University of Copenhagen, group work

Project description

The aim of the project is to compare how Convolutional Neural Networks and Humans see the world by comparing where computer and human pay attention to during an object recognition task.


Due to the rise of Visual Attention mechanisms in machine learning it is now possible to model the cognitive process of paying attention in a computer. For a Cognitive Science course project we decided to see if the computer will choose to look at the same thing as a human does to recognize objects of 10 categories and if human eye-tracking data can be used to speed up the process of training the machine learning algorithm.

The project is part of a Cognitive Science course at the University of Copenhagen.


Python, Tensorflow, Keras, Eye-tracking

Technical Details

We use the POET dataset that provides eye-tracking data from multiple annotators that classified over 6 thousand images into 10 categories.


The project is divided into multiple parts that explore different training environments and relationships between the machine and the human attention:
  1. Standard CNN trained with a global pooling layer on top to gain spatially-dependent class activations (reference)
  2. Here we can compare heat maps of human gaze with heat maps of which part of the CNN the model finds most meaningful for the given class and image.

  3. CNN with attention (reference)
  4. We build a CNN with an explicit, sequential attention mechanism built on top of it and compare that with how humans perform the task from sequential eye-tracking data.

  5. Using eye-tracking data to improve machine learning
  6. In the last part we would like to train the model using eye-tracking data to improve convergence or guide the model in which parts of the image are more important than others and compare the results to a standard CNN.
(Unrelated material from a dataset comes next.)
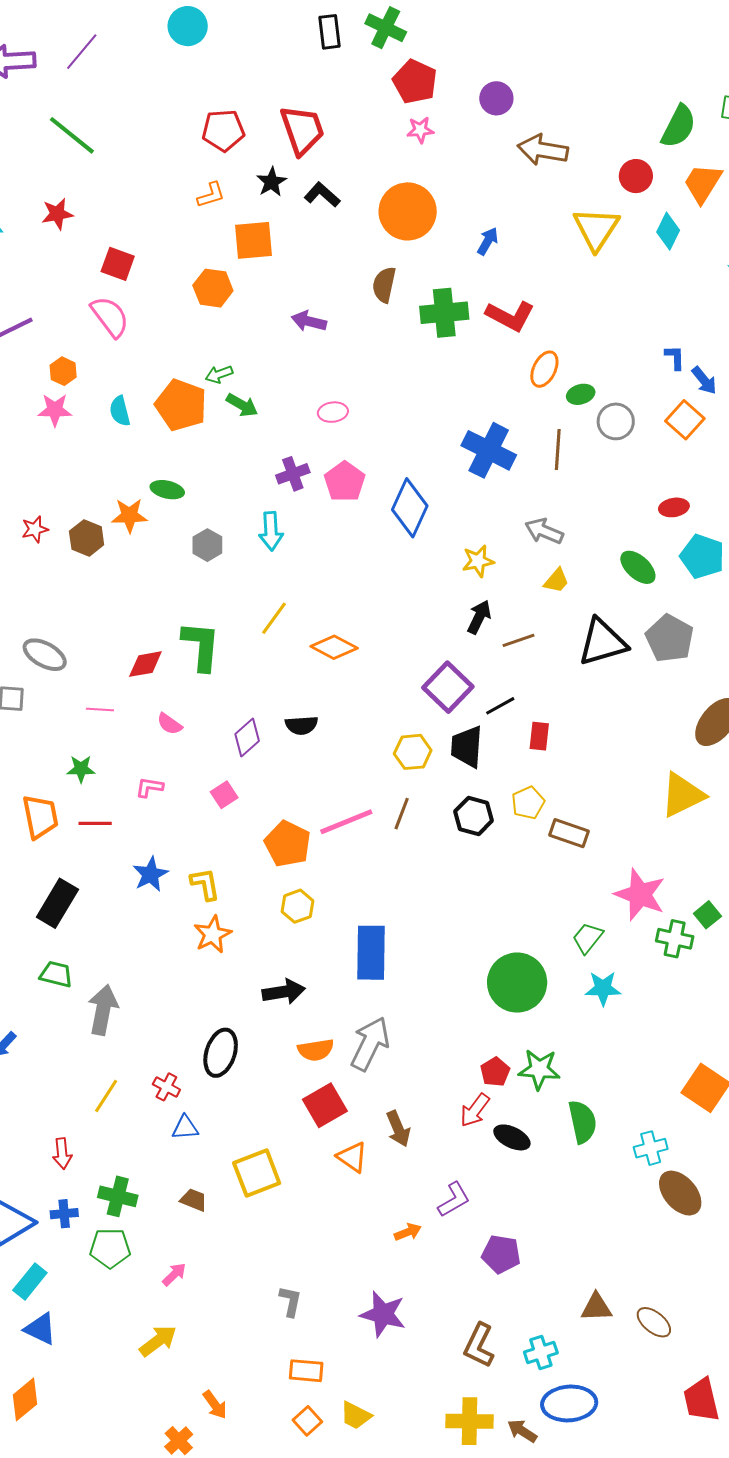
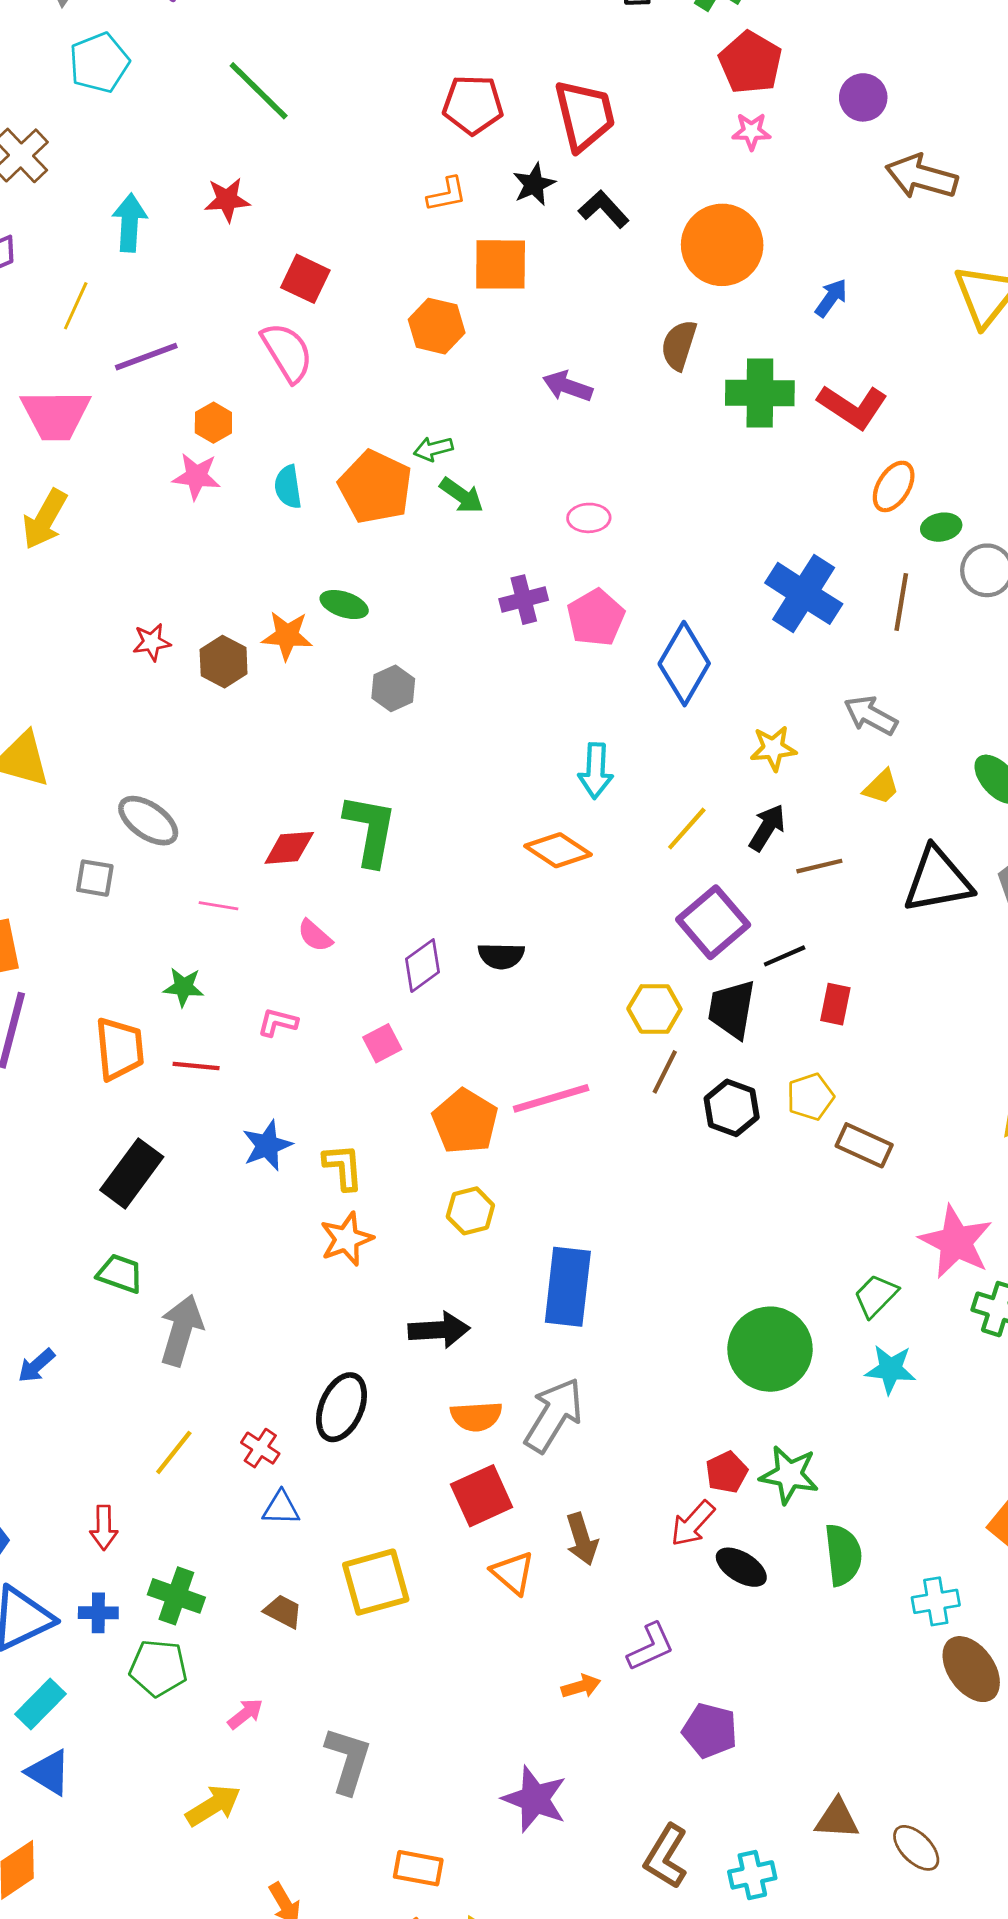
cyan arrow: (271, 531) -> (596, 771), moved
yellow line: (274, 618) -> (687, 829), moved
brown line: (402, 814) -> (665, 1072), moved
gray L-shape: (290, 1301) -> (348, 1760), moved, size x1.5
The final report can be found here. My work can be found under sections about developing the attention visualization based on gradient theory and comparing CAM, soft attention and human attention.

My contribution

I came up with the idea for the project and devised the approach. I proposed a novel approach to visualizing human attention from eye-tracking data using gradient theory.

I developed a soft attention model in Tensorflow and extended an open-source CAM model. I visualized both attention mechanisms and compared them to human attention using PCC.